-- Opening Marker --

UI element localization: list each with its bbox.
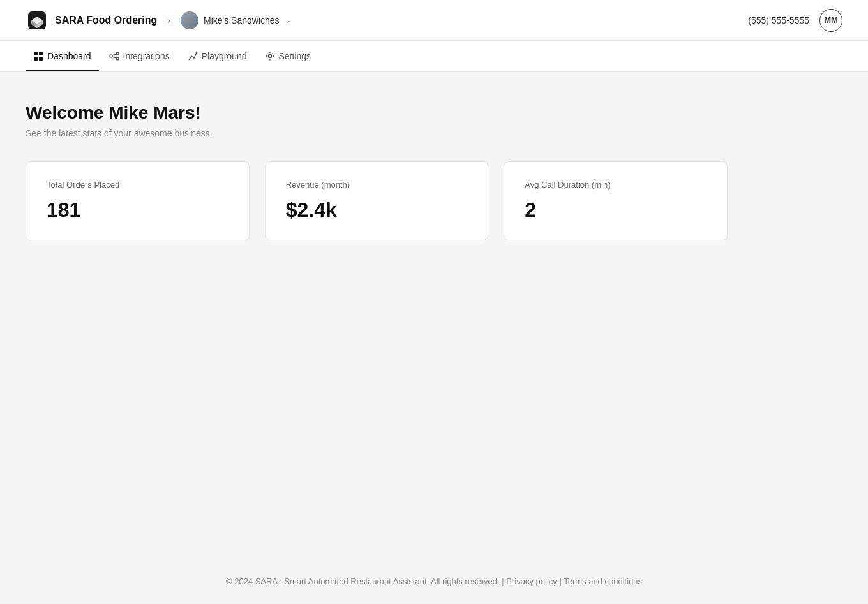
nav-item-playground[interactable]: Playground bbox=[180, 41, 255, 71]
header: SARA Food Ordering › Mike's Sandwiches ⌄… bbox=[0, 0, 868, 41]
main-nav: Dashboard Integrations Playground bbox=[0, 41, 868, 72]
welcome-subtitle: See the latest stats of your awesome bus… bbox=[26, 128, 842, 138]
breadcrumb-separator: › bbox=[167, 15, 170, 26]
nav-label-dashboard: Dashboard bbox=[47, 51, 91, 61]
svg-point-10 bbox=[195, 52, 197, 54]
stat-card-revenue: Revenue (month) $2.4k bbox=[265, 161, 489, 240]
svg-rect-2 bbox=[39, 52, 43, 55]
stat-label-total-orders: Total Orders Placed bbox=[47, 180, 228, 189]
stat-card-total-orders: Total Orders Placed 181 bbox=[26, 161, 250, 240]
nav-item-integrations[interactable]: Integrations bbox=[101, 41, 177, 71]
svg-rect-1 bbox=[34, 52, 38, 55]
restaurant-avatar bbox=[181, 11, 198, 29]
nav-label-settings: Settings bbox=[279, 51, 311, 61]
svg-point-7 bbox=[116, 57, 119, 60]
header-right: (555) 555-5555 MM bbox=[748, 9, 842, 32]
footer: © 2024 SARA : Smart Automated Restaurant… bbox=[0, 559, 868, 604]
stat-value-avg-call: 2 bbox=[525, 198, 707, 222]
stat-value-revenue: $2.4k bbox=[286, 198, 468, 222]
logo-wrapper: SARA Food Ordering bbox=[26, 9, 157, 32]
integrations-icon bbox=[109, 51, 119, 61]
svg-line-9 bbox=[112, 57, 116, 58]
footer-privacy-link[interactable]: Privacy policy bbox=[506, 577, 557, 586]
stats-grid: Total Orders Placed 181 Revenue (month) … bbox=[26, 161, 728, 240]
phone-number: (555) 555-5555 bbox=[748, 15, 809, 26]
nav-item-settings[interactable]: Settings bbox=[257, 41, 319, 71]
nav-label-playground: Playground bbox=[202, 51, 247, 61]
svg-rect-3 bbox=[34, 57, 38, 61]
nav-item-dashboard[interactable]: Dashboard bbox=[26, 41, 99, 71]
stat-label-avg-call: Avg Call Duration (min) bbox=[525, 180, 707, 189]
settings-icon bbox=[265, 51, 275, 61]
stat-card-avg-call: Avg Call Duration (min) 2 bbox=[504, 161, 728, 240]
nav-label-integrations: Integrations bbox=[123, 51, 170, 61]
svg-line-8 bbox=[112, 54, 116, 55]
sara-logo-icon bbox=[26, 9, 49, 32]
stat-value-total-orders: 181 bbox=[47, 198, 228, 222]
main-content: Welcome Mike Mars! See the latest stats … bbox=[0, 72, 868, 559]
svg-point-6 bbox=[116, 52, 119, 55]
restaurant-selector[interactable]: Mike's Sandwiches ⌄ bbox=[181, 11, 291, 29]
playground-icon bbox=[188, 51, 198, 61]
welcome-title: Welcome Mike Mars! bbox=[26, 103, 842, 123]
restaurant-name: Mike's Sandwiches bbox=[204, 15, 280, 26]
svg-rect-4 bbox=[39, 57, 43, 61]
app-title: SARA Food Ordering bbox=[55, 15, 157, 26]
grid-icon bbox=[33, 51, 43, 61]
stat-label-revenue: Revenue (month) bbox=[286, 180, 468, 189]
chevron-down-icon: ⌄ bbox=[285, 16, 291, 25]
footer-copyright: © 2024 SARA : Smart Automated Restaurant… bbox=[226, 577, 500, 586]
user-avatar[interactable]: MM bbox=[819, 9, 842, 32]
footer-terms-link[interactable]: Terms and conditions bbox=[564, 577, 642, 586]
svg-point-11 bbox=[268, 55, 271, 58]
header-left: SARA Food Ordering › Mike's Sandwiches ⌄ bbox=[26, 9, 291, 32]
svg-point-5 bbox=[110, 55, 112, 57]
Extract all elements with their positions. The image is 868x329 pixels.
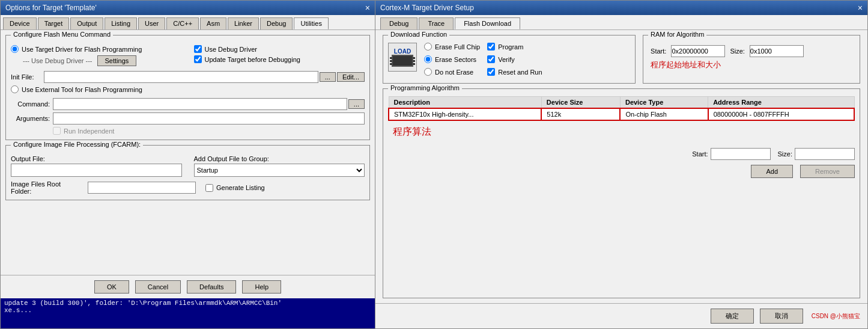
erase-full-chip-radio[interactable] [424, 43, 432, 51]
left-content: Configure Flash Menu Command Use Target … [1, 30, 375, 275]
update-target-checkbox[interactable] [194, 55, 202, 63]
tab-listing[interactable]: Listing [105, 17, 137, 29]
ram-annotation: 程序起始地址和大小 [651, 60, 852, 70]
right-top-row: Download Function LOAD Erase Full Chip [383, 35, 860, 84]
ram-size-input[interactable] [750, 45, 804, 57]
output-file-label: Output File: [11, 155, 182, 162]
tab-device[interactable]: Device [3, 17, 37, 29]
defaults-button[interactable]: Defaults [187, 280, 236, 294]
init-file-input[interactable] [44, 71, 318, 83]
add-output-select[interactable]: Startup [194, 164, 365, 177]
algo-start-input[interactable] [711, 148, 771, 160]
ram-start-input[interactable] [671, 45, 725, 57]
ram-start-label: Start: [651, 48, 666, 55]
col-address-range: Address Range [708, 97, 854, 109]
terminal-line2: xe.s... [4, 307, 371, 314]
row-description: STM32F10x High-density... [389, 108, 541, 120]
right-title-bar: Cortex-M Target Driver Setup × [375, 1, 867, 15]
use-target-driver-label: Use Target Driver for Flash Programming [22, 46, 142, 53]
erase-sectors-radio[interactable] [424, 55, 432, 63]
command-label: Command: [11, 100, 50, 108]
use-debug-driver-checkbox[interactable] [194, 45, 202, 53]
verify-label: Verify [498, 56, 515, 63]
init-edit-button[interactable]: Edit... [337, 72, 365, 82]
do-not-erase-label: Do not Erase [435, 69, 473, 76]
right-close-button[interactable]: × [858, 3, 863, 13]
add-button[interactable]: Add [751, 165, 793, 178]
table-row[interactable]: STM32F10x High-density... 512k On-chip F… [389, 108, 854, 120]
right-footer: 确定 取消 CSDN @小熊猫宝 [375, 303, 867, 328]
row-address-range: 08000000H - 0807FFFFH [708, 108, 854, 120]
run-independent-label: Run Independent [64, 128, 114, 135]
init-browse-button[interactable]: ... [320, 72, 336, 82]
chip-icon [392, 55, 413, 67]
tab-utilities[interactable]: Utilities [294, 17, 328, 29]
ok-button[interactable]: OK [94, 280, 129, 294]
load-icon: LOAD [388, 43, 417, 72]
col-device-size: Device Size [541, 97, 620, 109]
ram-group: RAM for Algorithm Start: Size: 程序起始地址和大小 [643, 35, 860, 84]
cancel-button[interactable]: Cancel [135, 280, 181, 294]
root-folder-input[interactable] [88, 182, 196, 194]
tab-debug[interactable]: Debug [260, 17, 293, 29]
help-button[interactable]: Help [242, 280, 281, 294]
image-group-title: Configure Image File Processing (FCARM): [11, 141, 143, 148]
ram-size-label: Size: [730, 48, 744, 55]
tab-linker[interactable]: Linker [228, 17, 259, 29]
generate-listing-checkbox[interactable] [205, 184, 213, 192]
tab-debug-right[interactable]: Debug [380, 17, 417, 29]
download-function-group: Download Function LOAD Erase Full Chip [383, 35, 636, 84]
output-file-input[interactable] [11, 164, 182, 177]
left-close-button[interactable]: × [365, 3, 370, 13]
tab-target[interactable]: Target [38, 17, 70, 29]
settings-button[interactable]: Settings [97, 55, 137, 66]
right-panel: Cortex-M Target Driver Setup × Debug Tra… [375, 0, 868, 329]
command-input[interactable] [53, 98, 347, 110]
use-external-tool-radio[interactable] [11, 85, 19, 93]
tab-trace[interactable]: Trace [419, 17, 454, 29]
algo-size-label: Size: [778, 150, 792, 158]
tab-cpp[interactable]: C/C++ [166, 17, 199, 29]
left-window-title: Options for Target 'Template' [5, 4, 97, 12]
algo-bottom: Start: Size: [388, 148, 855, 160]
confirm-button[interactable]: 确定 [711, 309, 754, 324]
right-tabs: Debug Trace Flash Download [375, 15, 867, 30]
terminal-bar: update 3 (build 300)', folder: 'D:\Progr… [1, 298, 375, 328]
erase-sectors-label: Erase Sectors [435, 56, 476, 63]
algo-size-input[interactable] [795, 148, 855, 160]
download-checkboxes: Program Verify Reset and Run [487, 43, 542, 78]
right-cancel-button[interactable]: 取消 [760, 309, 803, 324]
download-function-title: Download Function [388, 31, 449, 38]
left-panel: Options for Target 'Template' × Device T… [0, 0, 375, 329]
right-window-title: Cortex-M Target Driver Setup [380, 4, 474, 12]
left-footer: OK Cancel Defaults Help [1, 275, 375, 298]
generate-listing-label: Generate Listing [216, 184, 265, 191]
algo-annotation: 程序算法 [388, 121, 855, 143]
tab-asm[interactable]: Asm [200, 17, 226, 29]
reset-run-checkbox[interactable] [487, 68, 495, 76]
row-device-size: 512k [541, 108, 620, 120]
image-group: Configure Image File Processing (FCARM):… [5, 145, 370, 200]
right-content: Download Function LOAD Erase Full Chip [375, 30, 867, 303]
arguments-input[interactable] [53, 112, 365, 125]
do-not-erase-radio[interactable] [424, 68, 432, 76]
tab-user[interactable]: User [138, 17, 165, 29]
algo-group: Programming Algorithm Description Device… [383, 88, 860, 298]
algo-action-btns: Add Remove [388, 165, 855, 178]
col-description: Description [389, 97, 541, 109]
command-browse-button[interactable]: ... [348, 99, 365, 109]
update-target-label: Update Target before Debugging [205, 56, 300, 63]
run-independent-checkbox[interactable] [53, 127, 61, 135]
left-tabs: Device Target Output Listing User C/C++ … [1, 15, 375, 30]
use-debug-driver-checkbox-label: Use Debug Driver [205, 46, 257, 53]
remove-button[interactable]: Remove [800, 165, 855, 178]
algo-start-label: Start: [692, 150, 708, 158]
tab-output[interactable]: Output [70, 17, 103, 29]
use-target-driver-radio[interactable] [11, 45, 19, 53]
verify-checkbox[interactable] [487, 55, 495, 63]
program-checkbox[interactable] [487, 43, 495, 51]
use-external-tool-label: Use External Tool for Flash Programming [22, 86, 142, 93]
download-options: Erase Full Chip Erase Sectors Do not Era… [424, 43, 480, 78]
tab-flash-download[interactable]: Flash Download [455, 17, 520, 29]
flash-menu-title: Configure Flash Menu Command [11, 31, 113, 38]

-- Closing Marker --
-- Opening Marker --

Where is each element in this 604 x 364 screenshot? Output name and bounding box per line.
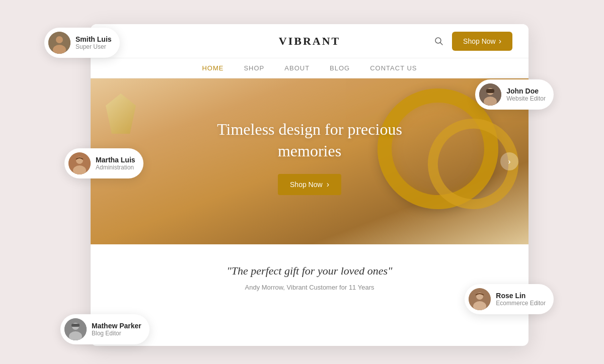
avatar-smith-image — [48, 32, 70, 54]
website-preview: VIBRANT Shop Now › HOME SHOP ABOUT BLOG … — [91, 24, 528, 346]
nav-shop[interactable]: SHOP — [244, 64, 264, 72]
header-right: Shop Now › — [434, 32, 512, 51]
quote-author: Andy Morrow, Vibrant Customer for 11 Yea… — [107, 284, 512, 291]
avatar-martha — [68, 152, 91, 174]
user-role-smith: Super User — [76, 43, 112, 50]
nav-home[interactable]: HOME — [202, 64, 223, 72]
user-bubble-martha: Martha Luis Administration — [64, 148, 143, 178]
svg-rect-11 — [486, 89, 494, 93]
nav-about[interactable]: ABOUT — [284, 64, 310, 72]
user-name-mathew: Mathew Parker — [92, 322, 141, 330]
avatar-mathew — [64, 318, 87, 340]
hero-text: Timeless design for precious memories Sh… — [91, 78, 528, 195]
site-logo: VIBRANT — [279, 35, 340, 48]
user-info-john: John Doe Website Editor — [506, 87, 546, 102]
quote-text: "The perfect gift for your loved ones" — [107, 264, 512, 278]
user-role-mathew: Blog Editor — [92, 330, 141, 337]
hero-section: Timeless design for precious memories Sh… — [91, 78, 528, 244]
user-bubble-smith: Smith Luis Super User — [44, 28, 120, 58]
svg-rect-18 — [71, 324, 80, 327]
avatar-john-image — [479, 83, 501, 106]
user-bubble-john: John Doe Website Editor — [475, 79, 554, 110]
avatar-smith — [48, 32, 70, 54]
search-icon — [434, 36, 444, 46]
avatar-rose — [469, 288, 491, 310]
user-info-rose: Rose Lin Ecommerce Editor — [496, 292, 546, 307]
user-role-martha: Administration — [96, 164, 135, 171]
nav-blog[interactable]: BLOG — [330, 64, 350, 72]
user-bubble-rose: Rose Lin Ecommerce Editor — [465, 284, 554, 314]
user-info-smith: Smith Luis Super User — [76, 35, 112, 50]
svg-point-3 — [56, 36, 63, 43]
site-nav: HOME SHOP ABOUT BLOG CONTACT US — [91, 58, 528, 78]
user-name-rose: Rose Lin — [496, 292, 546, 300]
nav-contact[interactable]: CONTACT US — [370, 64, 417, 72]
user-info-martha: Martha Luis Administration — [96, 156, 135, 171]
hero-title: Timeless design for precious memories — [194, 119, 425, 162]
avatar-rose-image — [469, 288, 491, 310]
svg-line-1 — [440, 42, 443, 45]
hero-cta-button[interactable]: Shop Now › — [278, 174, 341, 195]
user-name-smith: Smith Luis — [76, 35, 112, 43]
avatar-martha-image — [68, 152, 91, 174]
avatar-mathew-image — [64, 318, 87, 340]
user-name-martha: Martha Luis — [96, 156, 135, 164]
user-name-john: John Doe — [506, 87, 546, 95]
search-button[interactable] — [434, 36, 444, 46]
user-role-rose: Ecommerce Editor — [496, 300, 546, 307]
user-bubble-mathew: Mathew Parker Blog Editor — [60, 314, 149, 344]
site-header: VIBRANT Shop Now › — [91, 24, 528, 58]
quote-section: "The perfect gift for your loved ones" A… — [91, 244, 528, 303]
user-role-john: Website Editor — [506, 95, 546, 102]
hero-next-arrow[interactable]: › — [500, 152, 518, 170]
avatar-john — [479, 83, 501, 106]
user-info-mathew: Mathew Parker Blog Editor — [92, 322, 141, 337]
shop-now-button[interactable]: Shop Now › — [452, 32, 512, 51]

-- Closing Marker --

Requirement
Show every line from the listing above in which the string "Menu" appears.

Output for this exercise
left-content: Configure Flash Menu Command Use Target … [1, 30, 375, 275]
flash-menu-title: Configure Flash Menu Command [11, 31, 113, 38]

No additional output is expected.